Bei der Haltung muss ergänzt werden, dass die Burmilla nicht unbedingt viel Platz benötigt oder erwartet. Für die artgerechte Haltung sollte aber unbedingt ein Kratzbaum oder ähnliches vorhanden sein. Klettermöglichkeiten sind ein „Nice-To-Have“, aber kein „Must-Have“ für die Katze.
Tägliches Bürsten sorgt für ein gepflegteres Fell. Zwar erledigt die Burmilla einen Teil davon selber, doch müssen oftmals alte Haare aus dem Fell entfernt werden. Dabei darf man nicht davon ausgehen, dass es sich beim Bürsten um eine lästige Hausaufgabe handelt, viel mehr pflegt man damit die Katze und unterstützt auch das Wohlergehen. Nebenbei sieht die Burmilla das Bürsten als Spiel und wird sich und ihrem Besitzer viel Freude bereiten.
Wer bereits eine Katze hat oder hatte weiß, dass regelmäßige Impfungen und Parasitenbehandlungen erforderlich sind – so auch bei der Burmilla.

Züchterangebote


Die Züchterangebote sind im deutschsprachigen Raum (noch) nicht umfänglich vorhanden.
Bei der Anschaffung müssen gewisse Kriterien beachtet werden:

  • Sind lückenlose Papiere vorhanden?
  • Wirken die Katzen glücklich und zufrieden?
  • Wirken die Katzen gesund?

Können Sie alle diese Fragen bejahen, haben Sie sehr wahrscheinlich einen guten Züchter erwischt.
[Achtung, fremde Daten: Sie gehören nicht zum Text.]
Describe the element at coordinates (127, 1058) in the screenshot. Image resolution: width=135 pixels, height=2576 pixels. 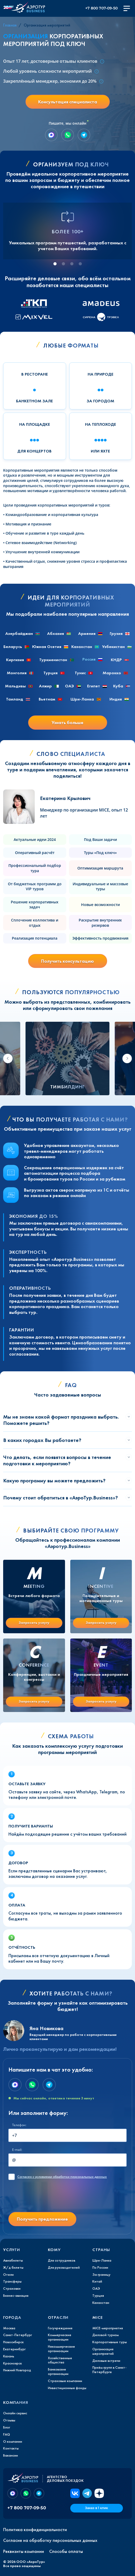 I see `[Next slide]` at that location.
Ist nur eine der Frage zu verneinen, sollten Sie zumindest auf der Hut und skeptisch sein.

Trotz der schwierigen Züchterlage in Deutschland konnten wir zwei Anbieter ausfindig machen:
1) Cilly‘ Jentzsch
Nordrhein-Westfalen

2) Sheila Bormann
Schleswig-Holstein

Genauere Kontaktangaben finden Sie mittels Google-Suche.
Wer nahe an der dänischen Grenze lebt, kann sich auch im Nachbarland schlau machen. Dort gibt es ebenfalls mehrere Züchter mit hervorragenden Bewertungen.